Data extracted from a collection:
=====

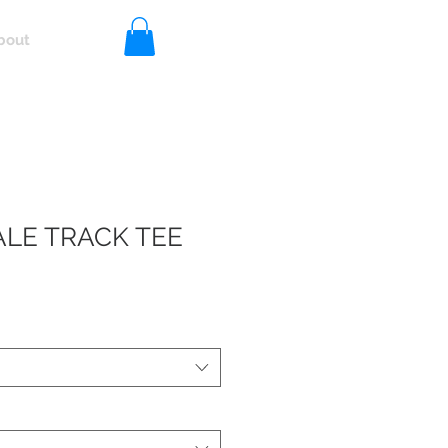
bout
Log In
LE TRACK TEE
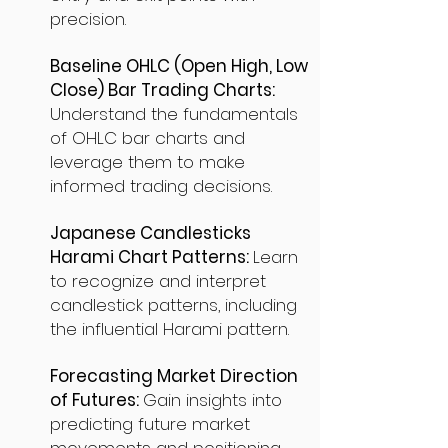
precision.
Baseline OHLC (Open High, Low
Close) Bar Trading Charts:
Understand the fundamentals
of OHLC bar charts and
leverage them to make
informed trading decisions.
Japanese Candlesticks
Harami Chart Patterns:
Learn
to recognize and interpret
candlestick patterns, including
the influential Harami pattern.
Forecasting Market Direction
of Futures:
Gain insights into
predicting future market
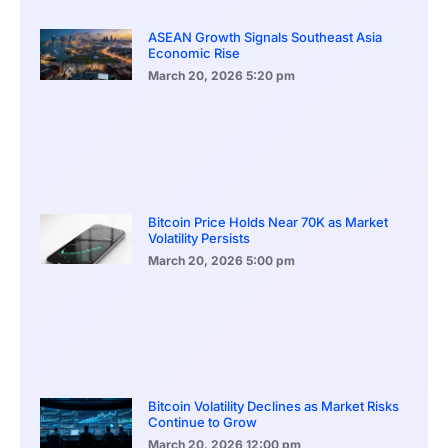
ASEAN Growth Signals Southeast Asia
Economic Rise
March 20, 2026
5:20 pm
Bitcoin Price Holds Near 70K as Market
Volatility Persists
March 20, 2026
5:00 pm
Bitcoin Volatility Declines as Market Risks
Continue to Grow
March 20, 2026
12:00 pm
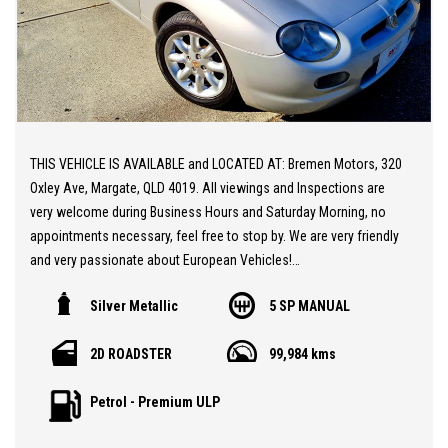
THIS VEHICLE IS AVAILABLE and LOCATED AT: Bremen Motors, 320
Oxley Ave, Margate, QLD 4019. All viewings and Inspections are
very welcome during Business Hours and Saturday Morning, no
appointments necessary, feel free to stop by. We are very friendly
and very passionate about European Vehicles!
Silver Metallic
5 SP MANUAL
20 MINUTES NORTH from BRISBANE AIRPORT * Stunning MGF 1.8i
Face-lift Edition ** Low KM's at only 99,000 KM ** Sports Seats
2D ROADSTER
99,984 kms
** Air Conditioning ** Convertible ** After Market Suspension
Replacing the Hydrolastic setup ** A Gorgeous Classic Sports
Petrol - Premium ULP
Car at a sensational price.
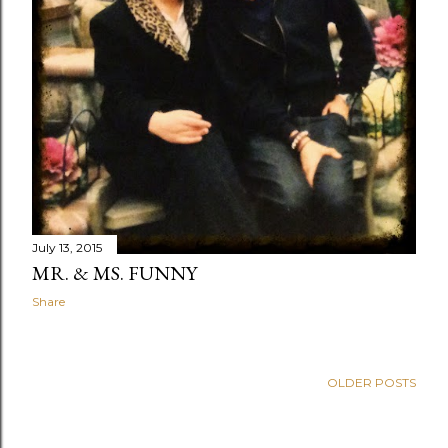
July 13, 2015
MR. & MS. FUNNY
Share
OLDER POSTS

=====

AIM OF THE TASK:
Would you copy out every entry above word for word, without the pictures?

RESPONSE TO THE TASK:
bout
Log In
LE TRACK TEE
precision.
Baseline OHLC (Open High, Low
Close) Bar Trading Charts:
Understand the fundamentals
of OHLC bar charts and
leverage them to make
informed trading decisions.
Japanese Candlesticks
Harami Chart Patterns:
Learn
to recognize and interpret
candlestick patterns, including
the influential Harami pattern.
Forecasting Market Direction
of Futures:
Gain insights into
predicting future market
ASEAN Growth Signals Southeast Asia
Economic Rise
March 20, 2026
5:20 pm
Bitcoin Price Holds Near 70K as Market
Volatility Persists
March 20, 2026
5:00 pm
Bitcoin Volatility Declines as Market Risks
Continue to Grow
March 20, 2026
12:00 pm
THIS VEHICLE IS AVAILABLE and LOCATED AT: Bremen Motors, 320
Oxley Ave, Margate, QLD 4019. All viewings and Inspections are
very welcome during Business Hours and Saturday Morning, no
appointments necessary, feel free to stop by. We are very friendly
and very passionate about European Vehicles!
Silver Metallic
5 SP MANUAL
20 MINUTES NORTH from BRISBANE AIRPORT * Stunning MGF 1.8i
Face-lift Edition ** Low KM's at only 99,000 KM ** Sports Seats
2D ROADSTER
99,984 kms
** Air Conditioning ** Convertible ** After Market Suspension
Replacing the Hydrolastic setup ** A Gorgeous Classic Sports
Petrol - Premium ULP
Car at a sensational price.
July 13, 2015
MR. & MS. FUNNY
Share
OLDER POSTS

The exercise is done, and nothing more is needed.